Despite denials, Prime Minister Imran Khan and Federal Minister Fawad Chaudhry have given credence to informed analysis that a Minus-One formula or option can’t be ruled out going forward. The reference is to an in-house initiative in parliament that leads to the ouster of the PTI government and/or prime minister and its replacement by some “national” or “interim” or “consensus” government and prime minister. The necessity for such political re-engineering is acutely felt following a realization across significant swathes of state and society that both Imran Khan and the PTI are singularly lacking in the ability to tackle the myriad crises that have piled up on Pakistan since the PTI assumed office.

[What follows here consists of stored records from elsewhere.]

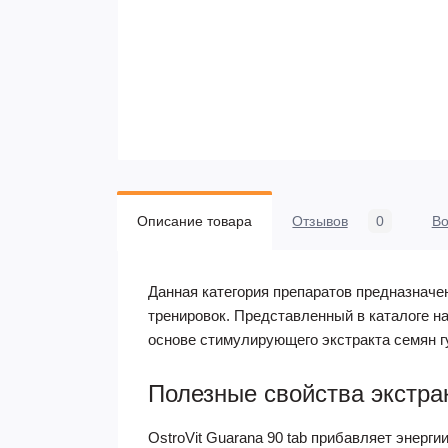
Описание товара
Отзывов
0
В
Данная категория препаратов предназначе
тренировок. Представленный в каталоге н
основе стимулирующего экстракта семян г
Полезные свойства экстра
OstroVit Guarana 90 tab прибавляет энерг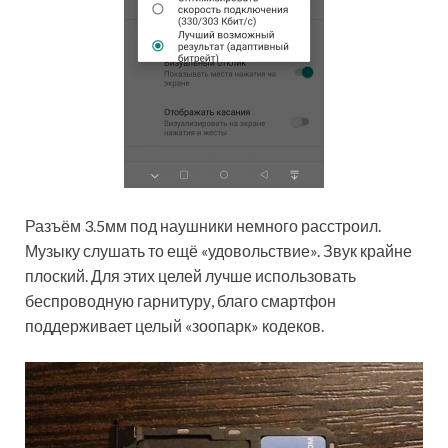
Разъём 3.5мм под наушники немного расстроил.
Музыку слушать то ещё «удовольствие». Звук крайне
плоский. Для этих целей лучше использовать
беспроводную гарнитуру, благо смартфон
поддерживает целый «зоопарк» кодеков.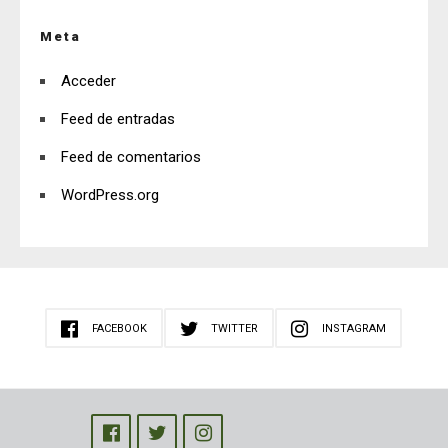
Meta
Acceder
Feed de entradas
Feed de comentarios
WordPress.org
FACEBOOK
TWITTER
INSTAGRAM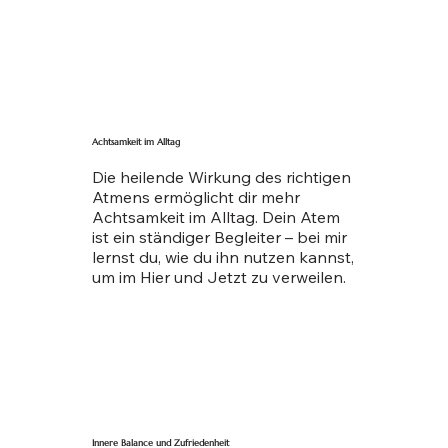
Achtsamkeit im Alltag
Die heilende Wirkung des richtigen
Atmens ermöglicht dir mehr
Achtsamkeit im Alltag. Dein Atem
ist ein ständiger Begleiter – bei mir
lernst du, wie du ihn nutzen kannst,
um im Hier und Jetzt zu verweilen.
Innere Balance und Zufriedenheit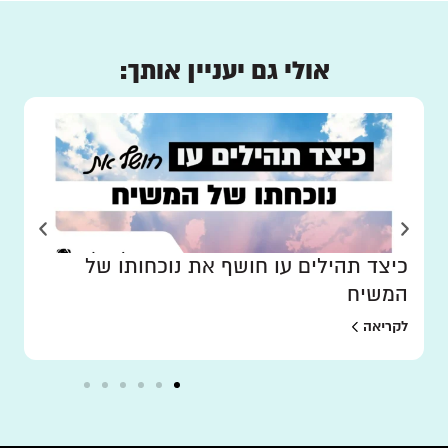
אולי גם יעניין אותך:
כיצד תהילים עו חושף את נוכחותו של
המשיח
לקריאה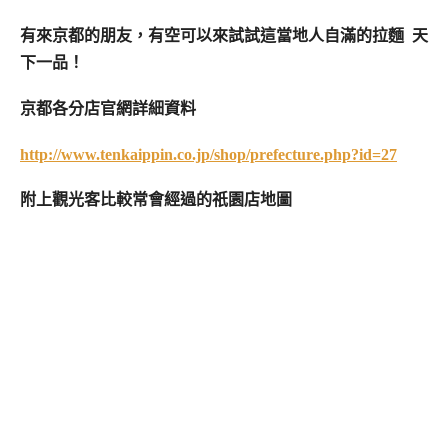
有來京都的朋友，有空可以來試試這當地人自滿的拉麵 天
下一品！
京都各分店官網詳細資料
http://www.tenkaippin.co.jp/shop/prefecture.php?id=27
附上觀光客比較常會經過的祇園店地圖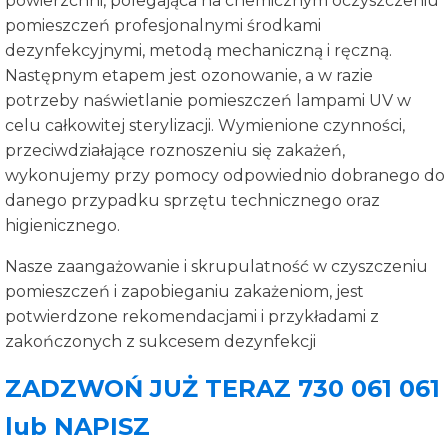
powierzchni, polegająca na chemicznym oczyszczeniu
pomieszczeń profesjonalnymi środkami
dezynfekcyjnymi, metodą mechaniczną i ręczną.
Następnym etapem jest ozonowanie, a w razie
potrzeby naświetlanie pomieszczeń lampami UV w
celu całkowitej sterylizacji. Wymienione czynności,
przeciwdziałające roznoszeniu się zakażeń,
wykonujemy przy pomocy odpowiednio dobranego do
danego przypadku sprzętu technicznego oraz
higienicznego.
Nasze zaangażowanie i skrupulatność w czyszczeniu
pomieszczeń i zapobieganiu zakażeniom, jest
potwierdzone rekomendacjami i przykładami z
zakończonych z sukcesem dezynfekcji
ZADZWOŃ JUŻ TERAZ 730 061 061
lub NAPISZ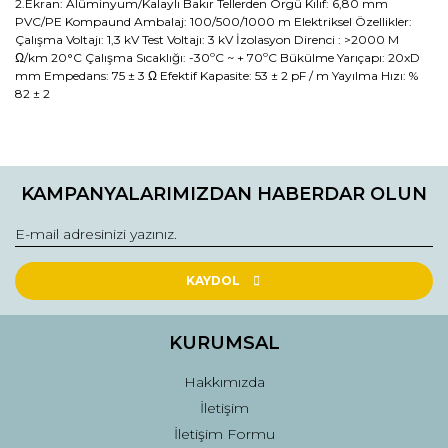
2.Ekran: Alüminyum/Kalaylı Bakır Tellerden Örgü Kılıf: 6,80 mm
PVC/PE Kompaund Ambalaj: 100/500/1000 m Elektriksel Özellikler:
Çalışma Voltajı: 1,3 kV Test Voltajı: 3 kV İzolasyon Direnci : >2000 M
Ω/km 20°C Çalışma Sıcaklığı: -30ºC ~ + 70ºC Bükülme Yarıçapı: 20xD
mm Empedans: 75 ± 3 Ω Efektif Kapasite: 53 ± 2 pF / m Yayılma Hızı: %
82 ± 2
Bu ürünün fiyat bilgisi, resim, ürün açıklamalarında ve diğer
konularda yetersiz gördüğünüz noktaları öneri formunu
Bu ürüne ilk yorumu siz yapın!
kullanarak tarafımıza iletebilirsiniz.
KAMPANYALARIMIZDAN HABERDAR OLUN
Görüş ve önerileriniz için teşekkür ederiz.
Yorum Yaz
Ürün resmi kalitesiz, bozuk veya görüntülenemiyor.
Ürün açıklamasında eksik bilgiler bulunuyor.
KAYDOL
Ürün bilgilerinde hatalar bulunuyor.
Ürün fiyatı diğer sitelerden daha pahalı.
KURUMSAL
Bu ürüne benzer farklı alternatifler olmalı.
Hakkımızda
İletişim
İletişim Formu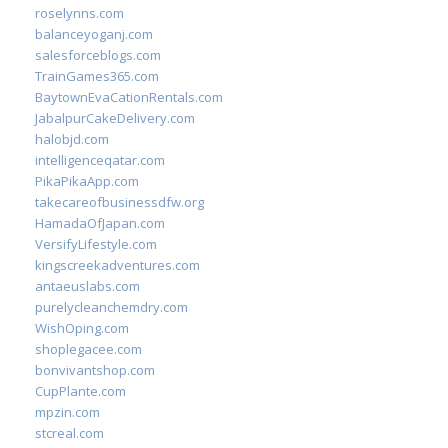
roselynns.com
balanceyoganj.com
salesforceblogs.com
TrainGames365.com
BaytownEvaCationRentals.com
JabalpurCakeDelivery.com
halobjd.com
intelligenceqatar.com
PikaPikaApp.com
takecareofbusinessdfw.org
HamadaOfJapan.com
VersifyLifestyle.com
kingscreekadventures.com
antaeuslabs.com
purelycleanchemdry.com
WishOping.com
shoplegacee.com
bonvivantshop.com
CupPlante.com
mpzin.com
stcreal.com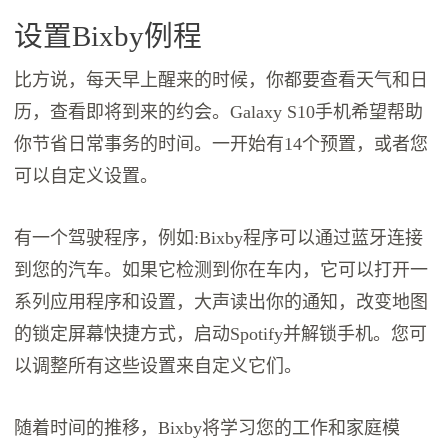
设置Bixby例程
比方说，每天早上醒来的时候，你都要查看天气和日
历，查看即将到来的约会。Galaxy S10手机希望帮助
你节省日常事务的时间。一开始有14个预置，或者您
可以自定义设置。
有一个驾驶程序，例如:Bixby程序可以通过蓝牙连接
到您的汽车。如果它检测到你在车内，它可以打开一
系列应用程序和设置，大声读出你的通知，改变地图
的锁定屏幕快捷方式，启动Spotify并解锁手机。您可
以调整所有这些设置来自定义它们。
随着时间的推移，Bixby将学习您的工作和家庭模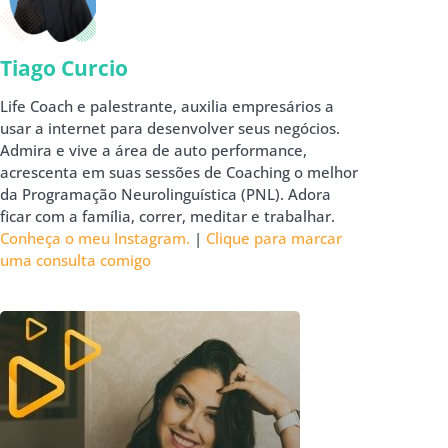
Tiago Curcio
Life Coach e palestrante, auxilia empresários a
usar a internet para desenvolver seus negócios.
Admira e vive a área de auto performance,
acrescenta em suas sessões de Coaching o melhor
da Programação Neurolinguística (PNL). Adora
ficar com a família, correr, meditar e trabalhar.
Conheça o meu Instagram.
|
Clique para marcar
uma consulta comigo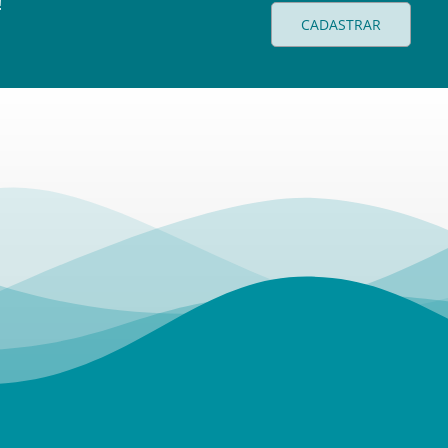
!
CADASTRAR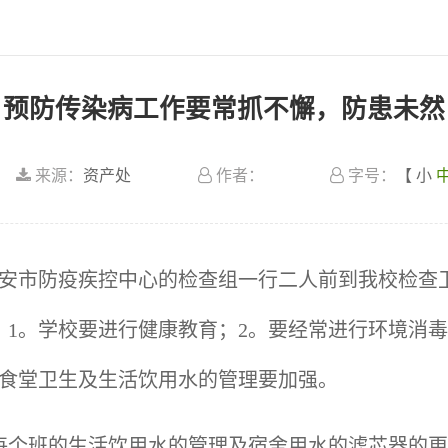
预防传染病工作要常抓不懈，防患未然
来源：
资产处
作者：
字号：
【
小
：00雅安市防疫疾控中心的检查组一行二人前到我校
1。学校要进行健康教育；2。要经常进行环境消毒
生食堂卫生及生活饮用水的管理要加强。
每个班的生活饮用水的管理及宿舍用水的滤芯器的更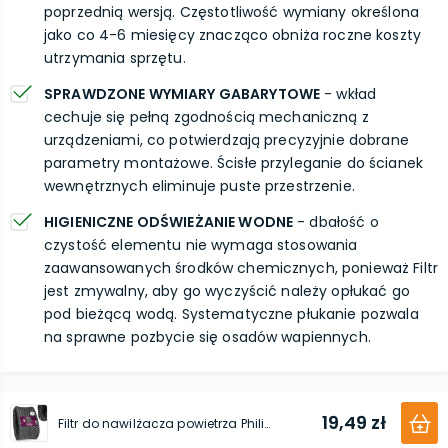
poprzednią wersją. Częstotliwość wymiany określona
jako co 4-6 miesięcy znacząco obniża roczne koszty
utrzymania sprzętu.
SPRAWDZONE WYMIARY GABARYTOWE
- wkład
cechuje się pełną zgodnością mechaniczną z
urządzeniami, co potwierdzają precyzyjnie dobrane
parametry montażowe. Ścisłe przyleganie do ścianek
wewnętrznych eliminuje puste przestrzenie.
HIGIENICZNE ODŚWIEŻANIE WODNE
- dbałość o
czystość elementu nie wymaga stosowania
zaawansowanych środków chemicznych, ponieważ Filtr
jest zmywalny, aby go wyczyścić należy opłukać go
pod bieżącą wodą. Systematyczne płukanie pozwala
na sprawne pozbycie się osadów wapiennych.
19,49 zł
Filtr do nawilżacza powietrza Philips (Seria 2000)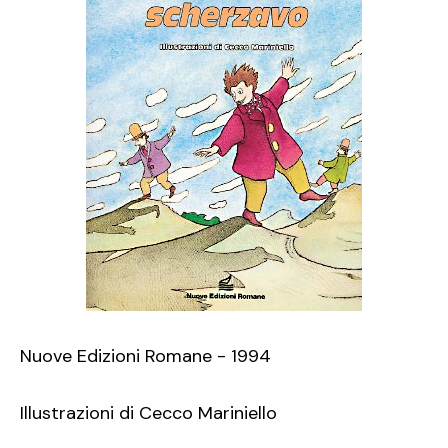
Nuove Edizioni Romane - 1994
Illustrazioni di Cecco Mariniello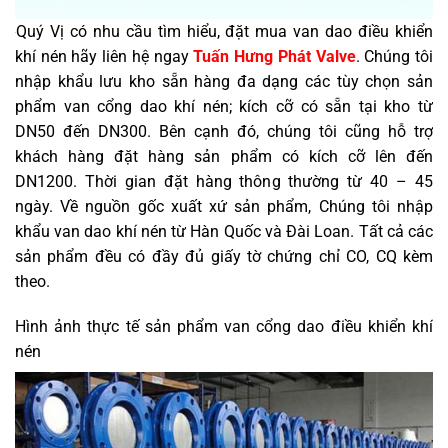
Quý Vị có nhu cầu tìm hiểu, đặt mua van dao điều khiển
khí nén hãy liên hệ ngay
Tuấn Hưng Phát Valve
. Chúng tôi
nhập khẩu lưu kho sẵn hàng đa dạng các tùy chọn sản
phẩm van cổng dao khí nén; kích cỡ có sẵn tại kho từ
DN50 đến DN300. Bên cạnh đó, chúng tôi cũng hỗ trợ
khách hàng đặt hàng sản phẩm có kích cỡ lên đến
DN1200. Thời gian đặt hàng thông thường từ 40 – 45
ngày. Về nguồn gốc xuất xứ sản phẩm, Chúng tôi nhập
khẩu van dao khí nén từ Hàn Quốc và Đài Loan. Tất cả các
sản phẩm đều có đầy đủ giấy tờ chứng chỉ CO, CQ kèm
theo.
Hình ảnh thực tế sản phẩm van cổng dao điều khiển khí
nén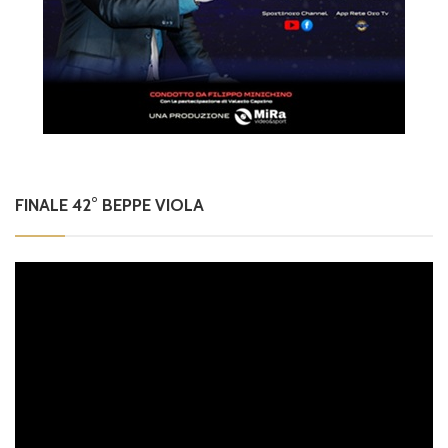
FINALE 42° BEPPE VIOLA
Video
Player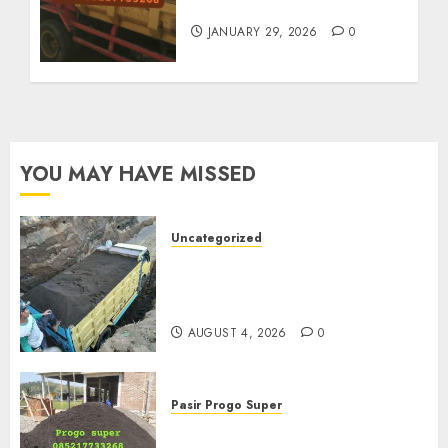
Termurah Di Solo
JANUARY 29, 2026
0
YOU MAY HAVE MISSED
Uncategorized
Jual Pasir Bangunan
Termurah Di Malang
085217733268
AUGUST 4, 2026
0
Pasir Progo Super
Jual Pasir Progo Termurah Di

The PTI’s failure to deliver is ascribed to several concurrent factors. First, Imran Khan’s obsession with hunting down and decimating the two mainstream opposition parties, the PPP and PMLN, and their leaders who still command twice the voter support that the PTI managed in the last election. This stands in the way of a national consensus to overcome an unprecedented set of internal and external crises. Second, Imran Khan’s inability to put together a sufficiently qualified professional team that can deliver core areas of concern relating to the economy, administration, governance and Covid-19. Third, Imran Khan’s inability to lead from the front and inspire team spirit and unity to confront the challenges we face. Fourth, the umbilical cord binding the Captain and his Selectors that initially signaled the Team’s strength and viability via the “same page” slogan has frayed rapidly following widespread realization that the Selectors are responsible for bringing the country to this pass, compelling them to step back from the puppet and revert to the drawing board in search of alternative “solutions”.
Imran Khan, meanwhile, continues to insist that the Selectors have no choice or option but to stick to him. He reasons that the PPP and PMLN and their leaders are so discredited in the eyes of the people – thanks largely to his relentless propaganda against them – that the Selectors would be extremely wary of mistaking the problem for its solution. He also believes that without him at the helm of the PTI, no aspiring turncoat can conceivably count on the loyalty of his youthful ideologues to make a bid for office. And he’s not worried about any street agitation led by the opposition because he can always count on NAB and FIA to nip it in the bud by bunging its leaders into prison.
There are also a host of unresolved issues with any proposed in-house change in Islamabad. Will the new government be an interim one for a few months tasked only to usher in new elections? Or will it be expected to last the full three years that remain of the current parliament? Who will constitute the consensus prime minister and cabinet? What will happen to the PTI governments in Punjab and Khyber-Pakhtunkhwa? How will fresh elections, whenever they are held, be free and fair? How will the new Rules of the Game with the Selectors be negotiated and agreed? What if, anticipating ouster, Imran Khan should pre-empt a change and plunge the country into a deeper crisis? Indeed, with India breathing down the LoC and sponsoring terrorism inside Pakistan and Covid-19 sapping our energies, it is a moot question whether now is the moment to overhaul government or wait for a more propitious time. Certainly, according to Fawad Chaudhry, time is running out on Imran Khan who has six months to get his act together or face the consequences.
At the moment, the leaders of the PPP and PMLN are merely demanding the exit of Imran Khan, suggesting they can live and work with an alternative leader from the PTI in whom they can repose some confidence. But there is no agreement about the timing of new elections at the national and provincial levels, nor any solid assurances from the Selectors regarding the framework of the proposed post-election power sharing, governance model.
Is Imran Khan willing, like a good politician, to be flexible about his anti-PPP/PMLN-corruption obsession for the sake of a national consensus on the way out of this multi-faceted crisis? Is he able to rise above superstition and faith and djinns in making political decisions? Is he ready to shed cronies and buddies who have his ear? Is his dogged self-belief grounded in hard realities? If the answer to each question is NO, then it is inevitable that he will fail to live up to the expectations of those who voted for him and those who selected him.
In two years, Imran Khan has squandered two decades of political capital that he built up with perseverance and opportunism. He has lost the shine that so bewitched his youthful followers, many of whom are now questioning the wisdom of believing in him and voting for him. More critically, he has lost his standing with the Selectors who are increasingly uncomfortable with sharing the same page as him. Under the circumstances, water has a way of finding its own Minus-One level.